▶ EXERCISE INSTRUCTIONS
Please write out only the lines from the line with "không thích" to the line with "développement durable des v", inclusive, exactly as they stand below, without the pictures.

▶ SUPPLIED RECORDS
BEGIN

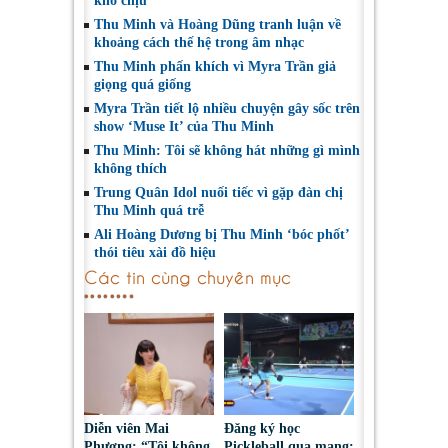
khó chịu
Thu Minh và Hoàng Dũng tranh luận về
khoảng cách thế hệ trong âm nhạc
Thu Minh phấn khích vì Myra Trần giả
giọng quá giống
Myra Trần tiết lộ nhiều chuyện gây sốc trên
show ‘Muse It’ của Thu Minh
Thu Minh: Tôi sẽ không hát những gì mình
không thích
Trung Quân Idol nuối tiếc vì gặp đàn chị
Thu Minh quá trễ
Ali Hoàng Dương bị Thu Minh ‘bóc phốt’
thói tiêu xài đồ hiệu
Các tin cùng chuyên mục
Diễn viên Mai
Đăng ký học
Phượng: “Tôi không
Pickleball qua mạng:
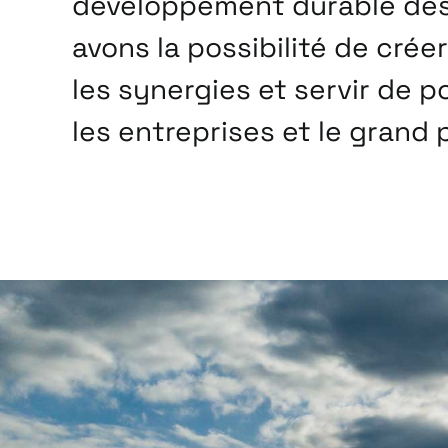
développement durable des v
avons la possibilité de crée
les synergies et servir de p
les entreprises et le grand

END

▶ TASK RESPONSE
không thích
Trung Quân Idol nuối tiếc vì gặp đàn chị
Thu Minh quá trễ
Ali Hoàng Dương bị Thu Minh ‘bóc phốt’
thói tiêu xài đồ hiệu
Các tin cùng chuyên mục
Diễn viên Mai
Đăng ký học
Phượng: “Tôi không
Pickleball qua mạng:
développement durable des v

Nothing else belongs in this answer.